We’ve ridden the waves of 1970s revivals, wall-to-wall carpeting, the rise and fall of the Ultrafragola, and bouclé upholstery. When we type “interior design trends 2024” into our crystal balls (or indeed, into Google) what are we likely to find? AD PRO consulted the experts, and 2024 promises to be a year of thoughtfully chosen offbeat colors, a mix-and-match approach to the designs of different time periods, and a return to romanticism, with jewel tones and florals offering a flirty, old-fashioned respite from the onward march of technology.

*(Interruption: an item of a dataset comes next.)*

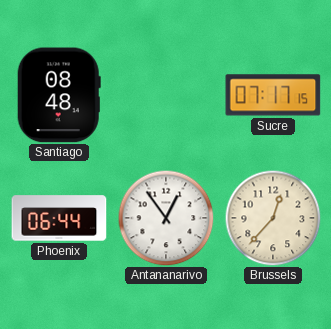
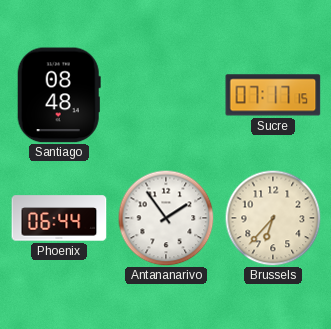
Antananarivo: 12:54 -> 1:54
Brussels: 12:37 -> 6:37
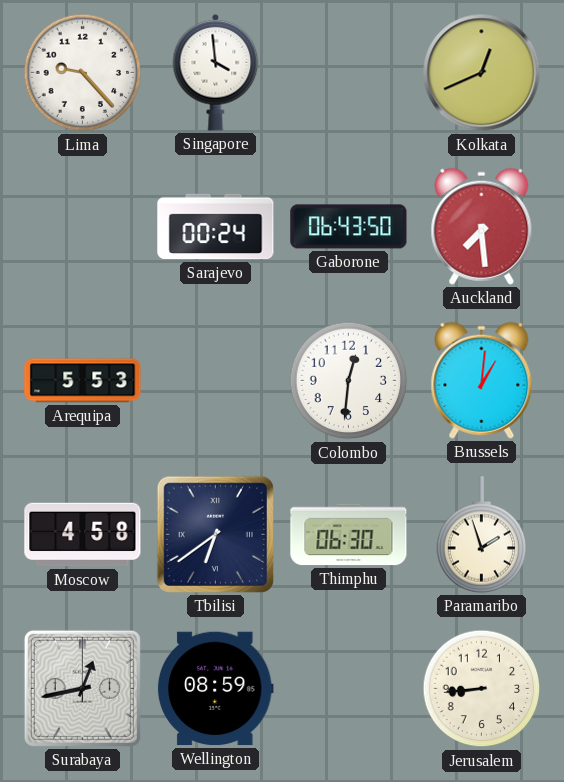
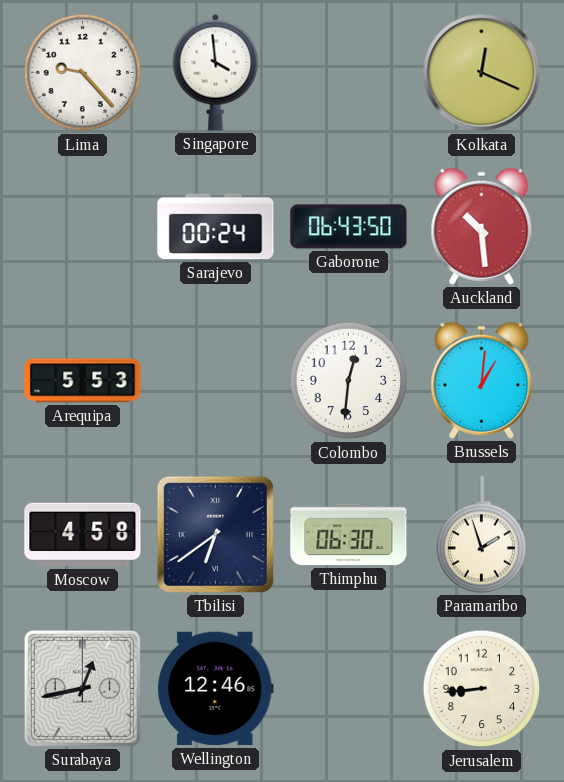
Kolkata: 12:41 -> 12:19
Auckland: 7:29 -> 10:29
Wellington: 08:59 -> 12:46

Stone Fruit Chic: Peach and Apricot

Soft, sweet, and just a bit tart, peach and apricot are the dominant hues in the home trends color forecasts for 2024. Pantone declared Peach Fuzz its color of the year, and Leatrice Eiseman, executive director of the Pantone Color Institute describes it as “a color radiant with warmth and modern elegance.” Gemma Riberti, head of interiors at trend forecasting agency WGSN, notes that her team has had its eyes on orange. In particular, they note its emergence as “a recharging near-bright in the wellness sector” and as a vivacious alternative to traditional pastels. WGSN’s color of 2024, Apricot Crush, “can be easily paired with neutrals and naturals, and is suitable for textiles, glass, bath, and bedroom products” Riberti says, “but you can also work it to create intriguing narratives: offset it with greens, purples, and blues for vibrant contrast.”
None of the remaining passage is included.